The Organization of Petroleum Exporting Countries will cut crude shipments to the lowest level since late November as demand from Asia remains weak, according to Oil Movements.

OPEC, supplier of about 40 percent of the world’s oil, will reduce sailings by 660,000 barrels a day, or 2.7 percent, to 23.49 million barrels in the four weeks to Feb. 1, the researcher said today in a report. That compares with 24.15 million in the period to Jan. 4. The figures exclude two of OPEC’s 12 members, Angola and Ecuador.

“It’s quite a steep decline,” Oil Movements founder Roy Mason said by phone from Halifax, England. “Eastern demand has moved the market for the past five years and it’s low, maybe even non-existent at this point.”

OPEC forecast today that demand for its crude this year will remain below the group’s output target, and said that its oil production fell last month to the lowest level since May 2011. Brent futures traded near $107 a barrel in London today after losing about 3.4 percent this year.

Middle Eastern exports will decrease by 3.1 percent to 17.15 million barrels a day in the month to Feb. 1, compared with 17.69 million in the previous period, according to Oil Movements. The figures include non-OPEC nations Oman and Yemen.

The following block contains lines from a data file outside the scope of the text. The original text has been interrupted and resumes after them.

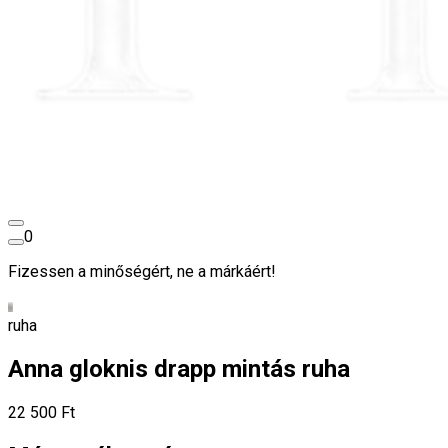
0
Fizessen a minőségért, ne a márkáért!
ruha
Anna gloknis drapp mintás ruha
22 500 Ft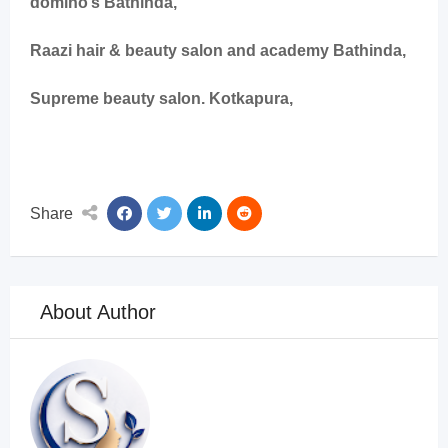
domino’s Bathinda,
Raazi hair & beauty salon and academy Bathinda,
Supreme beauty salon. Kotkapura,
Share
About Author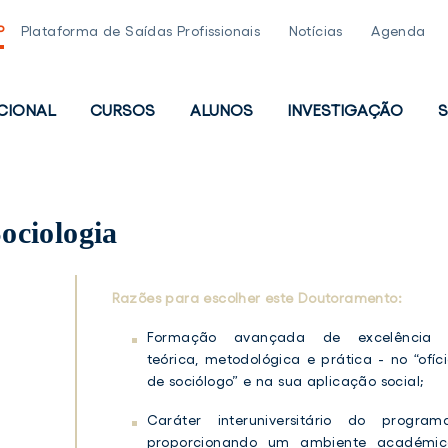
P
Plataforma de Saídas Profissionais
Notícias
Agenda
UCIONAL
CURSOS
ALUNOS
INVESTIGAÇÃO
S
PAL
ociologia
Razões para escolher este Doutoramento:
Formação avançada de excelência 
teórica, metodológica e prática - no “ofíc
de sociólogo” e na sua aplicação social;
Caráter interuniversitário do programa
proporcionando um ambiente académic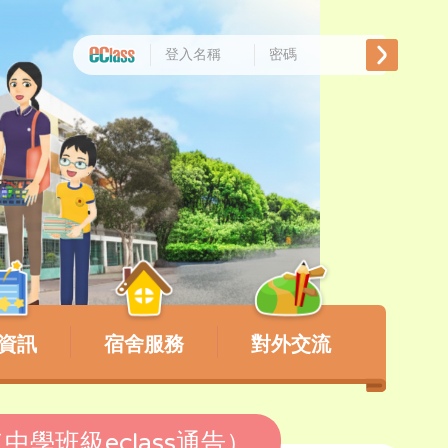
資訊
宿舍服務
對外交流
中學班級eclass通告）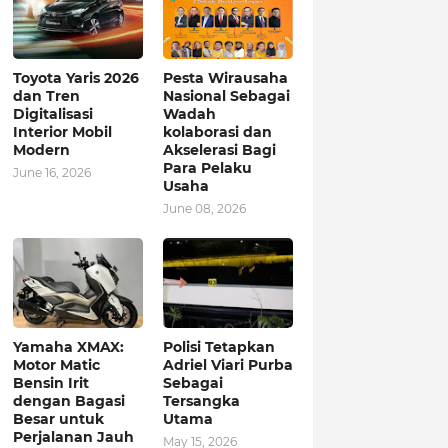
Toyota Yaris 2026
Pesta Wirausaha
dan Tren
Nasional Sebagai
Digitalisasi
Wadah
Interior Mobil
kolaborasi dan
Modern
Akselerasi Bagi
Para Pelaku
June 16, 2026
Usaha
June 08, 2026
Yamaha XMAX:
Polisi Tetapkan
Motor Matic
Adriel Viari Purba
Bensin Irit
Sebagai
dengan Bagasi
Tersangka
Besar untuk
Utama
Perjalanan Jauh
May 15, 2026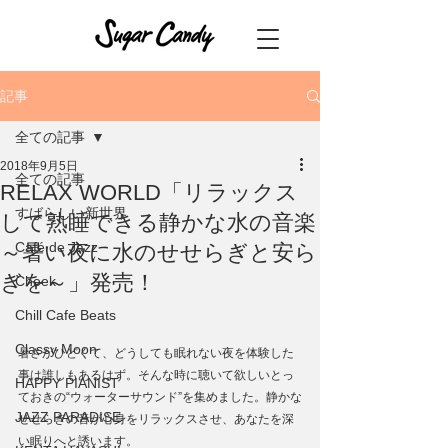
記事
全ての記事
2018年9月5日
全ての記事
RELAX WORLD「リラックス
すばらしい新世界
して熟睡できる静かな水の音楽
Café de Jazz
～暑い夜に水のせせらぎと安ら
ぎを～」発売！
Cheek
Chill Cafe Beats
Classy Moon
暑さがひどくて、どうしても眠れない夜を体験した
事は誰しもあるはず。そんな時に聴いて欲しいとっ
HAPPY PIANIST
ておきの“ウォーターサウンド”を集めました。静かな
JAZZ PARADISE
せせらぎの音が心身をリラックスさせ、あなたを深
い眠りへと誘います。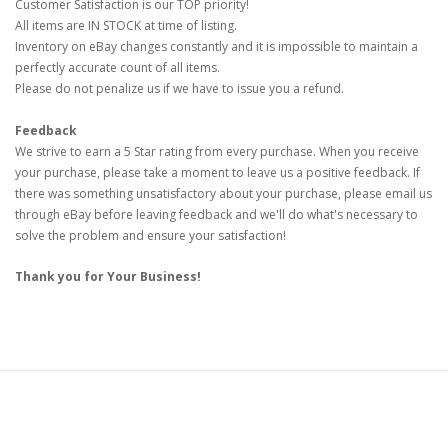
Customer Satisfaction is our TOP priority!
All items are IN STOCK at time of listing.
Inventory on eBay changes constantly and it is impossible to maintain a
perfectly accurate count of all items.
Please do not penalize us if we have to issue you a refund.
Feedback
We strive to earn a 5 Star rating from every purchase. When you receive
your purchase, please take a moment to leave us a positive feedback. If
there was something unsatisfactory about your purchase, please email us
through eBay before leaving feedback and we'll do what's necessary to
solve the problem and ensure your satisfaction!
Thank you for Your Business!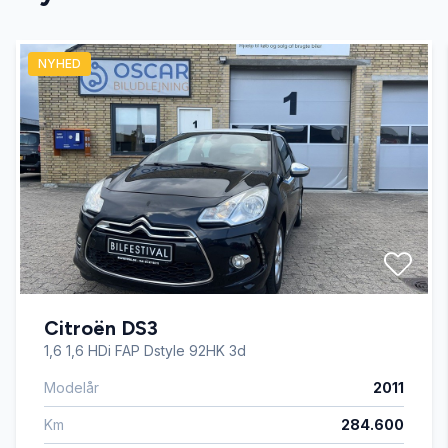
Apple CarPlay
NYHED
automatgear
automatisk nedblændeligt bakspejl
automatisk parkeringssystem
AUX tilslutning
Citroën DS3
bakkamera
1,6 1,6 HDi FAP Dstyle 92HK 3d
Modelår
2011
Bluetooth
Km
284.600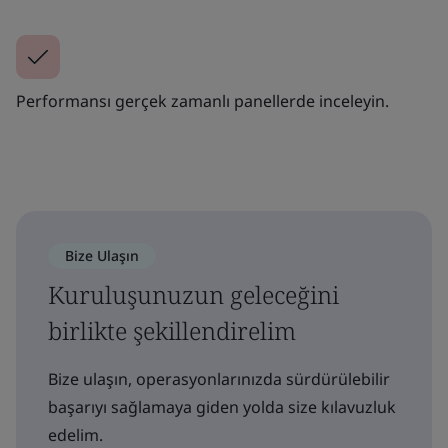
Performansı gerçek zamanlı panellerde inceleyin.
Bize Ulaşın
Kuruluşunuzun geleceğini
birlikte şekillendirelim
Bize ulaşın, operasyonlarınızda sürdürülebilir
başarıyı sağlamaya giden yolda size kılavuzluk
edelim.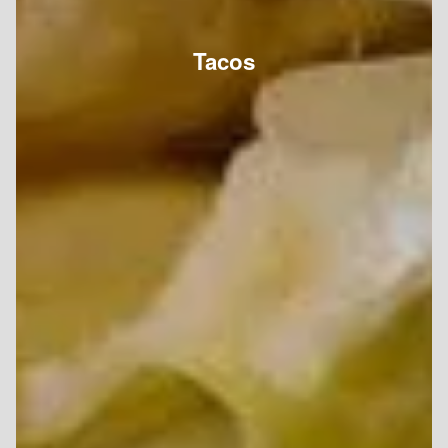
Tacos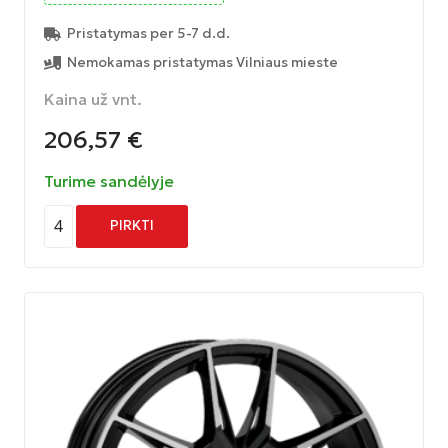
Pristatymas per 5-7 d.d.
Nemokamas pristatymas Vilniaus mieste
Kaina už vnt.
206,57
€
Turime sandėlyje
4
PIRKTI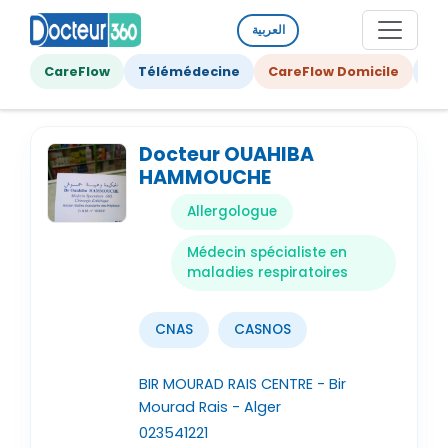
العربية
CareFlow
Télémédecine
CareFlow Domicile
Ge
Docteur OUAHIBA
HAMMOUCHE
Allergologue
Médecin spécialiste en
maladies respiratoires
CNAS
CASNOS
BIR MOURAD RAIS CENTRE - Bir
Mourad Rais - Alger
023541221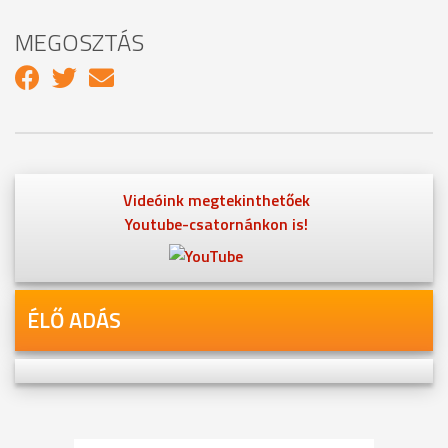
MEGOSZTÁS
Videóink megtekinthetőek
Youtube-csatornánkon is!
ÉLŐ ADÁS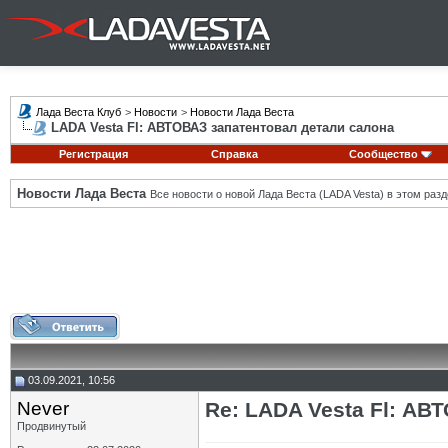
Лада Веста Клуб
>
Новости
>
Новости Лада Веста
LADA Vesta Fl: АВТОВАЗ запатентовал детали салона
Регистрация
Справка
Сообщество
Новости Лада Веста
Все новости о новой Лада Веста (LADA Vesta) в этом разд
03.09.2021, 10:56
Never
Re: LADA Vesta Fl: АВ
Продвинутый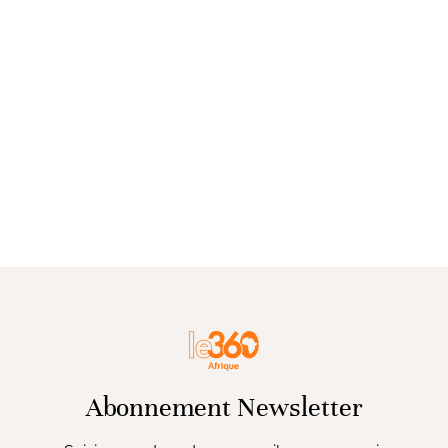
Abonnement Newsletter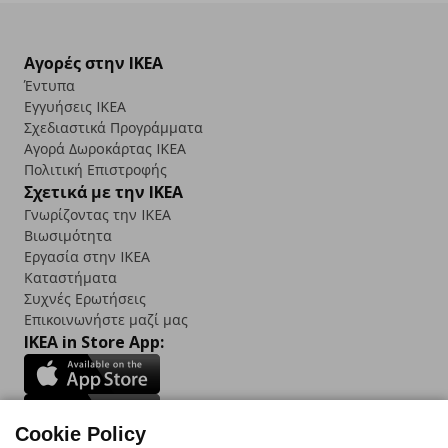
Αγορές στην IKEA
Έντυπα
Εγγυήσεις IKEA
Σχεδιαστικά Προγράμματα
Αγορά Δωρoκάρτας IKEA
Πολιτική Επιστροφής
Σχετικά με την IKEA
Γνωρίζοντας την IKEA
Βιωσιμότητα
Εργασία στην IKEA
Καταστήματα
Συχνές Ερωτήσεις
Επικοινωνήστε μαζί μας
IKEA in Store App:
Cookie Policy
Follow us:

Crude on board tankers will drop 2.7 percent to 477.26 million barrels through Feb. 1 from 490.60 million in the previous period, data from Oil Movements show. The researcher calculates volumes by tallying tanker bookings and excludes crude held on vessels for storage.

OPEC’s members are Algeria, Angola, Ecuador, Iran, Iraq, Kuwait, Libya, Nigeria, Qatar, Saudi Arabia, the United Arab Emirates and Venezuela. The group will next meet on June 11 at its headquarters in Vienna.